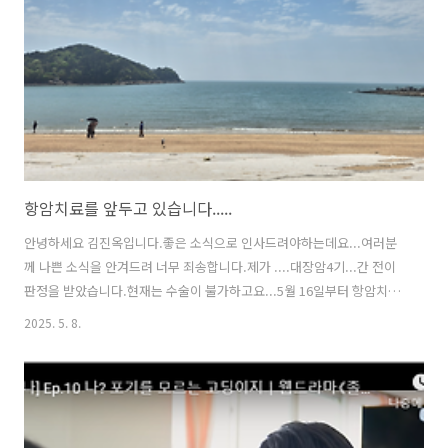
항암치료를 앞두고 있습니다.....
안녕하세요 김진옥입니다.좋은 소식으로 인사드려야하는데요...여러분
께 나쁜 소식을 안겨드려 너무 죄송합니다.제가 ....대장암4기...간 전이
판정을 받았습니다.현재는 수술이 불가하고요...5월 16일부터 항암치료
들어갑니다.항암치료하고 암크기가 작아지고...수술이 가능해지면 수술
2025. 5. 8.
을 한다고 합니다.제가 항암치료 받는 동안 자주 요리 레시피 소개 못해
도 넓은 마음으로 이해해주세요!!!꼭 승리하겠습니다!!!
https://youtu.be/fLpmmHCV-ZY?si=9FI7scW1ddeOmH1W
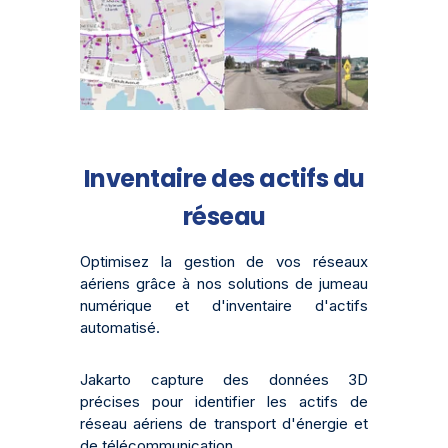
Inventaire des actifs du
réseau
Optimisez la gestion de vos réseaux
aériens grâce à nos solutions de jumeau
numérique et d'inventaire d'actifs
automatisé.
Jakarto capture des données 3D
précises pour identifier les actifs de
réseau aériens de transport d'énergie et
de télécommunication.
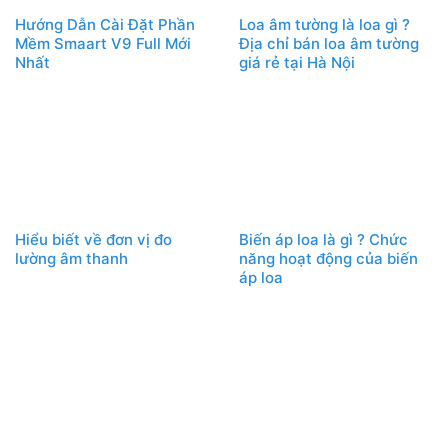
Hướng Dẫn Cài Đặt Phần
Loa âm tường là loa gì ?
Mềm Smaart V9 Full Mới
Địa chỉ bán loa âm tường
Nhất
giá rẻ tại Hà Nội
Hiểu biết về đơn vị đo
Biến áp loa là gì ? Chức
lường âm thanh
năng hoạt động của biến
áp loa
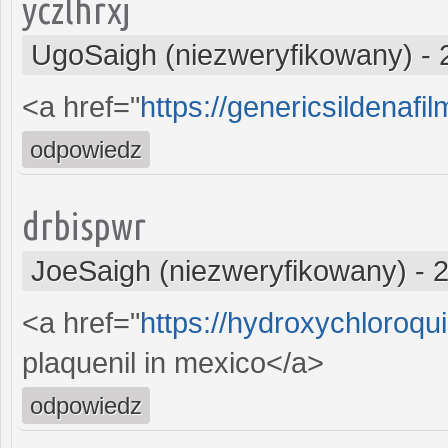
yczlhrxj
UgoSaigh (niezweryfikowany)
-
<a href="
https://genericsildenaf
odpowiedz
drbispwr
JoeSaigh (niezweryfikowany)
-
2
<a href="
https://hydroxychloroq
plaquenil in mexico</a>
odpowiedz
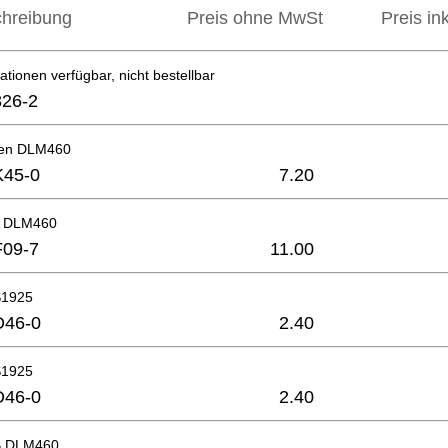
hreibung
Preis ohne MwSt
Preis in
ationen verfügbar, nicht bestellbar
26-2
ten DLM460
K45-0
7.20
 A DLM460
F09-7
11.00
S1925
D46-0
2.40
S1925
D46-0
2.40
 B DLM460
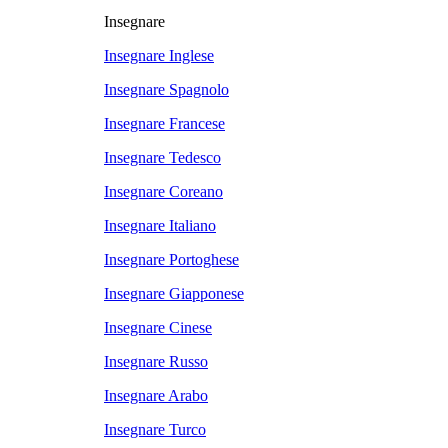
Insegnare
Insegnare Inglese
Insegnare Spagnolo
Insegnare Francese
Insegnare Tedesco
Insegnare Coreano
Insegnare Italiano
Insegnare Portoghese
Insegnare Giapponese
Insegnare Cinese
Insegnare Russo
Insegnare Arabo
Insegnare Turco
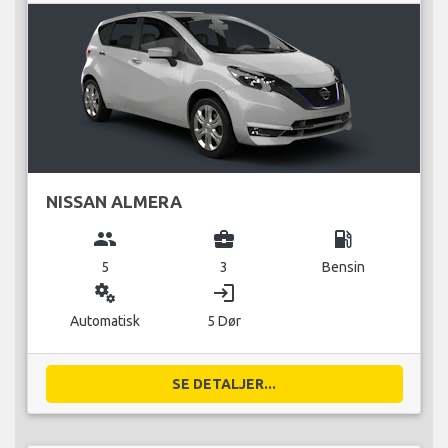
NISSAN ALMERA
group
business_center
local_gas_station
5
3
Bensin
miscellaneous_services
login
Automatisk
5 Dør
SE DETALJER...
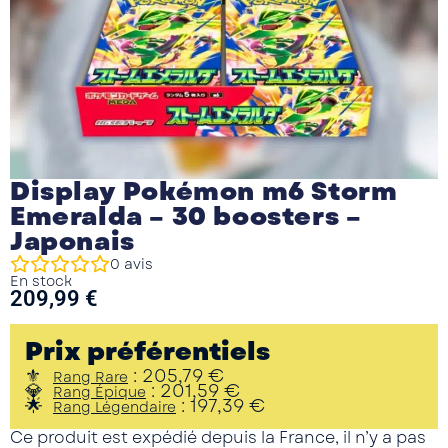
Display Pokémon m6 Storm
Emeralda – 30 boosters –
Japonais
0
avis
En stock
209,99
€
Prix préférentiels
:
205,79
€
Rang Rare
:
201,59
€
Rang Épique
:
197,39
€
Rang Légendaire
Ce produit est expédié depuis la France, il n’y a pas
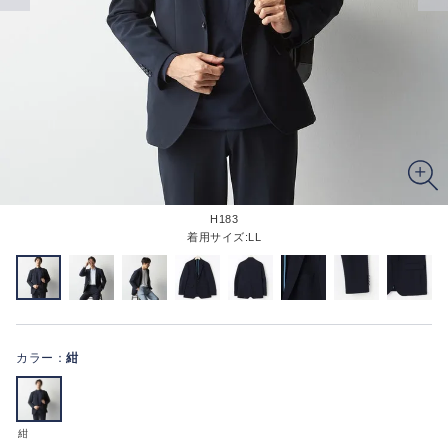
H183
着用サイズ:LL
カラー：
紺
紺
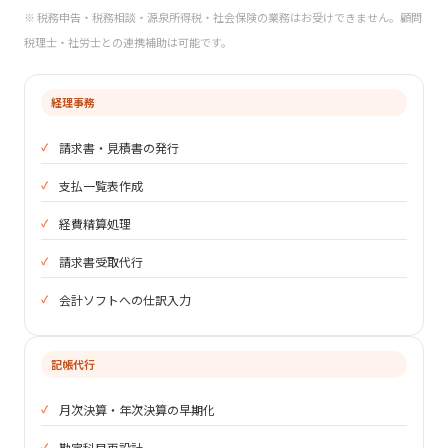
※ 税務申告・税務相談・源泉所得税・社会保険の業務はお受けできません。顧問
税理士・社労士との連携補助は可能です。
経理事務
請求書・見積書の発行
支払一覧表作成
経費精算処理
請求書受取代行
会計ソフトへの仕訳入力
記帳代行
月次決算・年次決算の早期化
勘定科目再設計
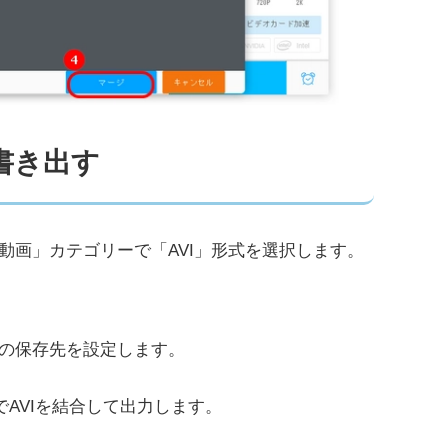
書き出す
動画」カテゴリーで「AVI」形式を選択します。
の保存先を設定します。
1でAVIを結合して出力します。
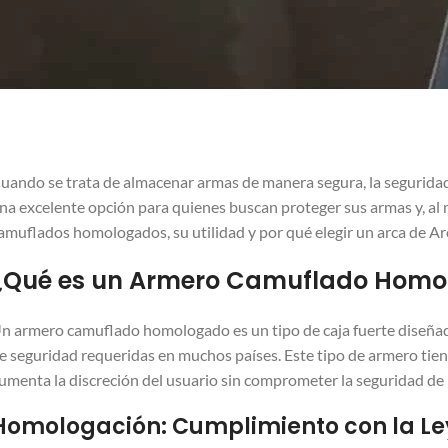
uando se trata de almacenar armas de manera segura, la seguridad
na excelente opción para quienes buscan proteger sus armas y, al 
amuflados homologados, su utilidad y por qué elegir un arca de Ar
¿Qué es un Armero Camuflado Homo
n armero camuflado homologado es un tipo de caja fuerte diseñad
e seguridad requeridas en muchos países. Este tipo de armero tien
umenta la discreción del usuario sin comprometer la seguridad de
Homologación: Cumplimiento con la Le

═══

• [WORK ITEM]:
Give every record again without changing a word. Exclude the pictures.

• [RESULT]:
항암치료를 앞두고 있습니다.....
안녕하세요 김진옥입니다.좋은 소식으로 인사드려야하는데요...여러분
께 나쁜 소식을 안겨드려 너무 죄송합니다.제가 ....대장암4기...간 전이
판정을 받았습니다.현재는 수술이 불가하고요...5월 16일부터 항암치료
들어갑니다.항암치료하고 암크기가 작아지고...수술이 가능해지면 수술
2025. 5. 8.
을 한다고 합니다.제가 항암치료 받는 동안 자주 요리 레시피 소개 못해
도 넓은 마음으로 이해해주세요!!!꼭 승리하겠습니다!!!
https://youtu.be/fLpmmHCV-ZY?si=9FI7scW1ddeOmH1W
Inventaire des actifs du
réseau
Optimisez la gestion de vos réseaux
aériens grâce à nos solutions de jumeau
numérique et d'inventaire d'actifs
automatisé.
Jakarto capture des données 3D
précises pour identifier les actifs de
réseau aériens de transport d'énergie et
de télécommunication.
Hướng Dẫn Cài Đặt Phần
Loa âm tường là loa gì ?
Mềm Smaart V9 Full Mới
Địa chỉ bán loa âm tường
Nhất
giá rẻ tại Hà Nội
Hiểu biết về đơn vị đo
Biến áp loa là gì ? Chức
lường âm thanh
năng hoạt động của biến
áp loa
yczlhrxj
UgoSaigh (niezweryfikowany)
-
<a href="
https://genericsildenaf
odpowiedz
drbispwr
JoeSaigh (niezweryfikowany)
-
2
<a href="
https://hydroxychloroq
plaquenil in mexico</a>
odpowiedz
hreibung
Preis ohne MwSt
Preis in
ationen verfügbar, nicht bestellbar
26-2
ten DLM460
K45-0
7.20
 A DLM460
F09-7
11.00
S1925
D46-0
2.40
S1925
D46-0
2.40
 B DLM460
Insegnare
Insegnare Inglese
Insegnare Spagnolo
Insegnare Francese
Insegnare Tedesco
Insegnare Coreano
Insegnare Italiano
Insegnare Portoghese
Insegnare Giapponese
Insegnare Cinese
Insegnare Russo
Insegnare Arabo
Insegnare Turco
NISSAN ALMERA
group
business_center
local_gas_station
5
3
Bensin
miscellaneous_services
login
Automatisk
5 Dør
SE DETALJER...
Display Pokémon m6 Storm
Emeralda – 30 boosters –
Japonais
0
avis
En stock
209,99
€
Prix préférentiels
:
205,79
€
Rang Rare
:
201,59
€
Rang Épique
:
197,39
€
Rang Légendaire
Ce produit est expédié depuis la France, il n’y a pas
H183
着用サイズ:LL
カラー：
紺
紺
※ 税務申告・税務相談・源泉所得税・社会保険の業務はお受けできません。顧問
税理士・社労士との連携補助は可能です。
経理事務
請求書・見積書の発行
支払一覧表作成
経費精算処理
請求書受取代行
会計ソフトへの仕訳入力
記帳代行
月次決算・年次決算の早期化
勘定科目再設計
書き出す
動画」カテゴリーで「AVI」形式を選択します。
の保存先を設定します。
1でAVIを結合して出力します。
uando se trata de almacenar armas de manera segura, la seguridad
na excelente opción para quienes buscan proteger sus armas y, al 
amuflados homologados, su utilidad y por qué elegir un arca de Ar
¿Qué es un Armero Camuflado Homo
n armero camuflado homologado es un tipo de caja fuerte diseñad
e seguridad requeridas en muchos países. Este tipo de armero tien
umenta la discreción del usuario sin comprometer la seguridad de
Homologación: Cumplimiento con la Le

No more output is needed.